▼
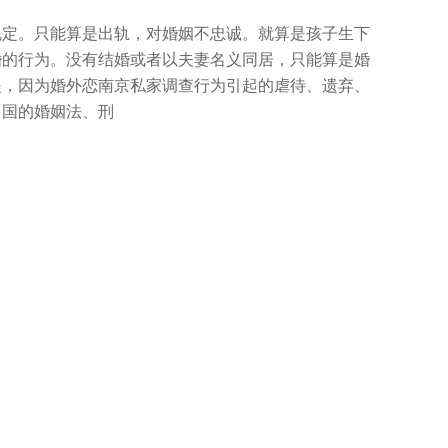
定。只能算是出轨，对婚姻不忠诚。就算是孩子生下
婚的行为。没有结婚或者以夫妻名义同居，只能算是婚
是，因为婚外恋南京私家调查行为引起的虐待、遗弃、
中国的婚姻法、刑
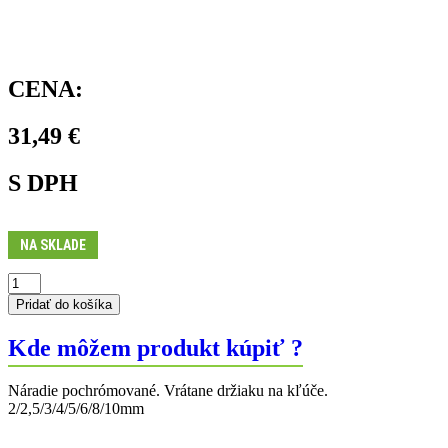
CENA:
31,49
€
S DPH
NA SKLADE
množstvo
Sada
Pridať do košíka
imbusových
kľúčov
Kde môžem produkt kúpiť ?
Náradie pochrómované. Vrátane držiaku na kľúče.
2/2,5/3/4/5/6/8/10mm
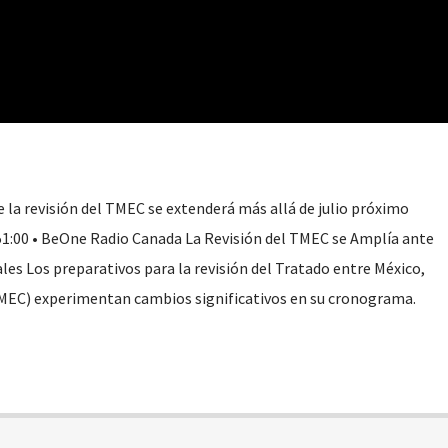
 la revisión del TMEC se extenderá más allá de julio próximo
51:00 • BeOne Radio Canada La Revisión del TMEC se Amplía ante
es Los preparativos para la revisión del Tratado entre México,
MEC) experimentan cambios significativos en su cronograma.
▲
● WORK TO BE COMPLETED:
Repeat the records in full, precisely, and keep the pictures out.

● RESPONSE BOX:
定。只能算是出轨，对婚姻不忠诚。就算是孩子生下
婚的行为。没有结婚或者以夫妻名义同居，只能算是婚
是，因为婚外恋南京私家调查行为引起的虐待、遗弃、
中国的婚姻法、刑
CENA:
31,49
€
S DPH
NA SKLADE
množstvo
Sada
Pridať do košíka
imbusových
kľúčov
Kde môžem produkt kúpiť ?
Náradie pochrómované. Vrátane držiaku na kľúče.
2/2,5/3/4/5/6/8/10mm
 la revisión del TMEC se extenderá más allá de julio próximo
51:00 • BeOne Radio Canada La Revisión del TMEC se Amplía ante
es Los preparativos para la revisión del Tratado entre México,
MEC) experimentan cambios significativos en su cronograma.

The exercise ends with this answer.